XForms; if XForms were done in RDF, gave everything a URI, and broke from the general "form" container to the Container & Indexable abstractions, it would look a whole lot like RDF Forms.

Notes

Debugging

Error handling needs a lot more thought.

Rationalization

Is implicit intention worth bothering with? I think the model is pretty good, but certainly underspecified. See error handling.

Future Directions

It may be useful to be able to index Indexables by a class, rather than a set of properties. For simple classes (whose property ranges are literals), this would be equivalent to indexing it by the properties of that class. For more complex classes, a more complex URI-serialization than "?name=value" would certainly be required; it would be equivalent to the problem of serializing an XML document into a URI, I think.

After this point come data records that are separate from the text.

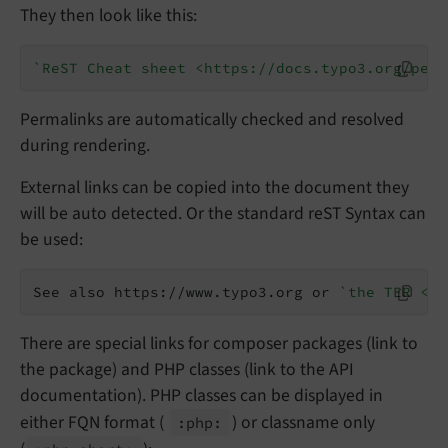
They then look like this:
`ReST Cheat sheet <https://docs.typo3.org/perm
Permalinks are automatically checked and resolved
during rendering.
External links can be copied into the document they
will be auto detected. Or the standard reST Syntax can
be used:
See also https://www.typo3.org or 
`the TER <ht
There are special links for composer packages (link to
the package) and PHP classes (link to the API
documentation). PHP classes can be displayed in
either FQN format (
) or classname only
:php: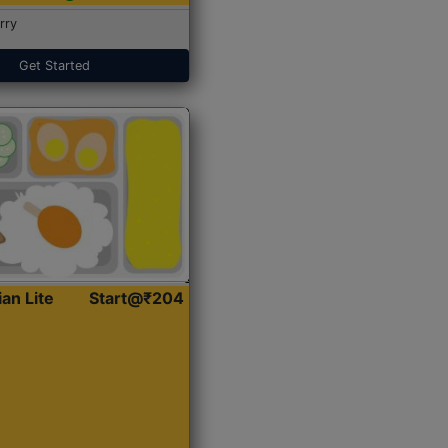
rry
Get Started
ian Lite
Start@₹204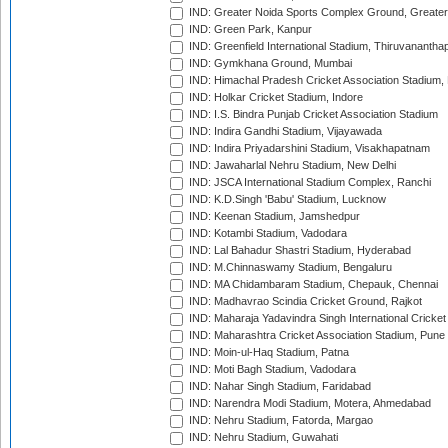
IND: Greater Noida Sports Complex Ground, Greater
IND: Green Park, Kanpur
IND: Greenfield International Stadium, Thiruvananth
IND: Gymkhana Ground, Mumbai
IND: Himachal Pradesh Cricket Association Stadium
IND: Holkar Cricket Stadium, Indore
IND: I.S. Bindra Punjab Cricket Association Stadium
IND: Indira Gandhi Stadium, Vijayawada
IND: Indira Priyadarshini Stadium, Visakhapatnam
IND: Jawaharlal Nehru Stadium, New Delhi
IND: JSCA International Stadium Complex, Ranchi
IND: K.D.Singh 'Babu' Stadium, Lucknow
IND: Keenan Stadium, Jamshedpur
IND: Kotambi Stadium, Vadodara
IND: Lal Bahadur Shastri Stadium, Hyderabad
IND: M.Chinnaswamy Stadium, Bengaluru
IND: MA Chidambaram Stadium, Chepauk, Chennai
IND: Madhavrao Scindia Cricket Ground, Rajkot
IND: Maharaja Yadavindra Singh International Cricke
IND: Maharashtra Cricket Association Stadium, Pune
IND: Moin-ul-Haq Stadium, Patna
IND: Moti Bagh Stadium, Vadodara
IND: Nahar Singh Stadium, Faridabad
IND: Narendra Modi Stadium, Motera, Ahmedabad
IND: Nehru Stadium, Fatorda, Margao
IND: Nehru Stadium, Guwahati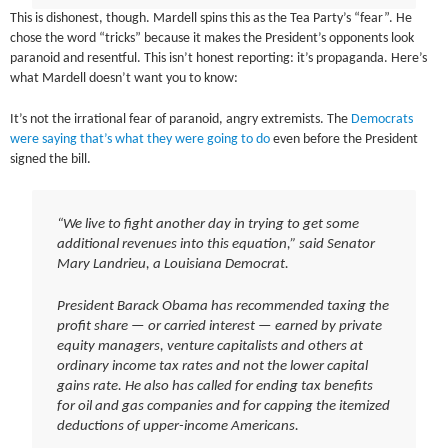
This is dishonest, though. Mardell spins this as the Tea Party’s “fear”. He
chose the word “tricks” because it makes the President’s opponents look
paranoid and resentful. This isn’t honest reporting: it’s propaganda. Here’s
what Mardell doesn’t want you to know:
It’s not the irrational fear of paranoid, angry extremists. The
Democrats
were saying that’s what they were going to do
even before the President
signed the bill.
“We live to fight another day in trying to get some
additional revenues into this equation,” said Senator
Mary Landrieu, a Louisiana Democrat.
President Barack Obama has recommended taxing the
profit share — or carried interest — earned by private
equity managers, venture capitalists and others at
ordinary income tax rates and not the lower capital
gains rate. He also has called for ending tax benefits
for oil and gas companies and for capping the itemized
deductions of upper-income Americans.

multipart/form-data support?

Indexing support using more than just URI query parameters. e.g. enable "http://example.org/foo/bar/[param]". And more generally, generative naming.

Support for alternative URI serializations

History

2003/09 - initial draft announced

2003/09/?? - added application/x-www-form-urlencoded support per Jan's design

2003/10/15 - added Phil Dawes fix for the problem whereby shortName was misused to describe the property, rather than the instance of the property in that particular form.

2003/12/09 - added XForms comparison.